I guess the guys at MS can thank all those DBA out there who have made it a point to be a pain in the A** when it comes to SQL server, we all have a better product because of it.

http://enabledbusinesssolutions.com/blog/proof-that-ms-sql-server-is-the-better-relational-database/

 

The History of War Analyzed

War is an ugly topic, but I wanted to know if we have learnt anything from history and so I downloaded the data for all the wars since 1900 till date to get an understanding of how things have changed.

The below chart shows the duration in years on the x axis and the count of wars for this duration.
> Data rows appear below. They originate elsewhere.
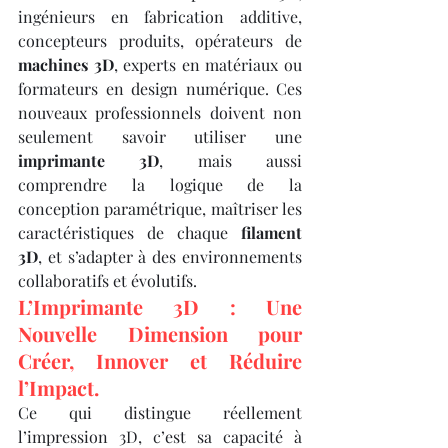
ingénieurs en fabrication additive, 
concepteurs produits, opérateurs de 
machines 3D
, experts en matériaux ou 
formateurs en design numérique. Ces 
nouveaux professionnels doivent non 
seulement savoir utiliser une 
imprimante 3D
, mais aussi 
comprendre la logique de la 
conception paramétrique, maîtriser les 
caractéristiques de chaque 
filament 
3D
, et s’adapter à des environnements 
collaboratifs et évolutifs.
L’Imprimante 3D : Une 
Nouvelle Dimension pour 
Créer, Innover et Réduire 
l’Impact.
Ce qui distingue réellement 
l’impression 3D, c’est sa capacité à 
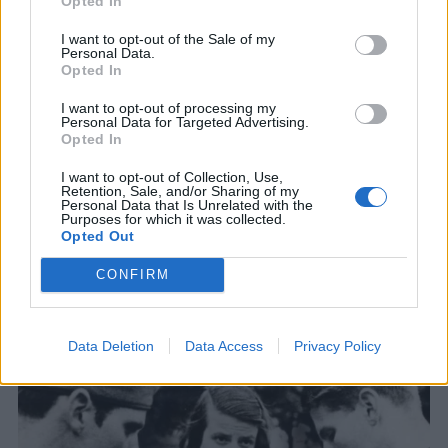
Opted In
I want to opt-out of the Sale of my
Personal Data.
Opted In
I want to opt-out of processing my
Personal Data for Targeted Advertising.
Άουσβιτς: Ημέρα μνήμης των θυμάτων
Opted In
του Ολοκαυτώματος
ΦΩΤΟ - Σήμερα ειναι η 69η επέτειος απο την
I want to opt-out of Collection, Use,
Retention, Sale, and/or Sharing of my
απελευθέρωση του στρατοπέδου συγκέντρωσης
Personal Data that Is Unrelated with the
Purposes for which it was collected.
του Άουσβιτς.
Opted Out
27 ΙΑΝ. 2014, 12:16
CONFIRM
Data Deletion
Data Access
Privacy Policy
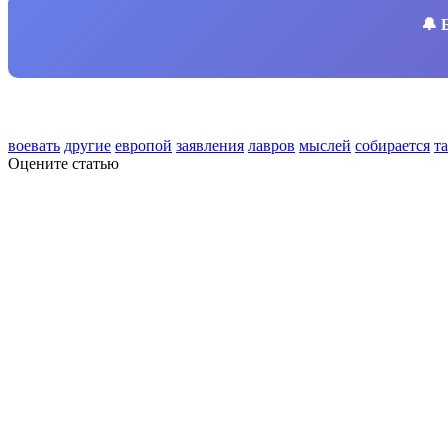
🔔
воевать
другие
европой
заявления
лавров
мыслей
собирается
т
Оцените статью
Overall we see that the overwhelming majority of wars are short duration and typically last between 1 to 2 years.

The below graph explains the trend further showing that civil wars tend to drag on longer, often the protracted wars result in victory to the Main party e.g. India in Insurgency in Jammu Kashmir , Sri Lanka against the LTTE and Spain against ETA.
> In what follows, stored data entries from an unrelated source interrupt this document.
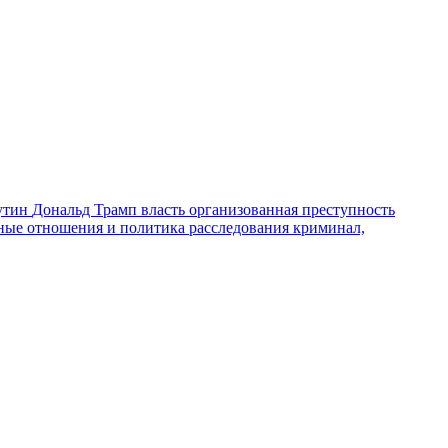
утин
Дональд Трамп
власть
организованная преступность
ные отношения и политика
расследования
криминал,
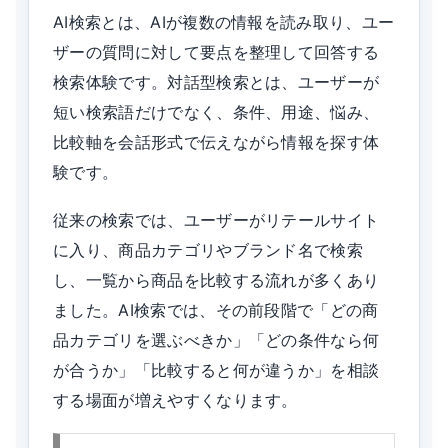
AI検索とは、AIが複数の情報を読み取り、ユー
ザーの質問に対して要点を整理して回答する
検索体験です。対話型検索とは、ユーザーが
短い検索語だけでなく、条件、用途、悩み、
比較軸を会話形式で伝えながら情報を探す体
験です。
従来の検索では、ユーザーがリテールサイト
に入り、商品カテゴリやブランド名で検索
し、一覧から商品を比較する流れが多くあり
ました。AI検索では、その前段階で「どの商
品カテゴリを選ぶべきか」「どの条件なら何
が合うか」「比較すると何が違うか」を相談
する場面が増えやすくなります。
Maybe we could take hope in the fact that short duration wars reduce the impact of these wars on humanity, if it hadn’t been for the below chart which shows the number of wars being fought had increased.

Some of the popular waring nations, the list includes civil wars (orange) and conventional wars. Interesting to note that countries that have the highest tallies usually have both internal and external wars. Keep in mind the list includes countries that have provided covert support for waring nations as well.
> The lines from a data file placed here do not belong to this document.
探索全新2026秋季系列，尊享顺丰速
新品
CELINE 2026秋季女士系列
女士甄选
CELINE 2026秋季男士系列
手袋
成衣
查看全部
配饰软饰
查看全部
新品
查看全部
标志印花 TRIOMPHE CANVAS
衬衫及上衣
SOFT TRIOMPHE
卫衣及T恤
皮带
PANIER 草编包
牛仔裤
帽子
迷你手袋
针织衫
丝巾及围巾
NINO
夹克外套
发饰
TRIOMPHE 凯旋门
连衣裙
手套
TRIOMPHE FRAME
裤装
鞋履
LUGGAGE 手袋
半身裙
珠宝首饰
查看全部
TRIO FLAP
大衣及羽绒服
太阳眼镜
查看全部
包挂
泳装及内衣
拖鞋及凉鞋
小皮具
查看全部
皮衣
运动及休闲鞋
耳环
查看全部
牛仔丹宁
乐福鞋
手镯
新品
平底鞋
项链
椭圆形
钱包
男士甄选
In the last 115 years we have never had a single year when the world was at peace. The below chart shows the number of conflicts by year, as you can see, we live in a more violent time today with more countries and war zones.

List of countries with Win Loss Record (this is only a fraction of the total number of countries)

There are more facts to be displayed but by this point I am too depressed to continue. Interesting thing to note about the countries that lost the wars is that they often seem to end up in turmoil even after the war, while the countries that win the wars typically move higher up the economic ladder.

Below is a world map of Conventional wars.

Below is a world map of Civil wars and insurgencies

In Summary, the only place war hasn’t happened are the places where people don’t exist. Surprisingly, you will see that Europe, Africa and Regions near the Panama Canal seem to have the largest amount of strife. Europe has obviously settled down after the world wars but not much help for Africa.

The Cold war has obviously raised its share of tensions as well the Middle East Conflicts. Please note the data does contain some issues with mappings of country names mainly due to change in name such as Soviet Union to Russia etc. Almost every country in the United Nations has been at War in the last 100 years and things obviously has gotten better in limiting the scope and damage caused due to war but we are no closer to eliminating it all together.

Geographic Isolation does provide a measure of comfort since countries that have barriers like Oceans and mountains between their neighbors tend to fare better with fewer enemies and more wins during conflicts; example include United States, India and Australia. The United States tends to fare better in all-out war than aiding insurgencies while India seems to be able to tackle domestic unrest more easily. Also if you’re thinking most of the countries have a war against them because of the world wars then think again, almost every country has had a war either before or after the world war too.

So why did I write this post, despite its depressing content? As a database professional I am fortunate in being able to view and work with data in different ways, after analyzing my phone bill (a real eye opener), bank statements (saved me a ton of money), climate change data (got rid of certain misconceptions) and now war data (reinforced my assessment of the world) I look forward to the next enlightening dataset and any surprises it might have for me.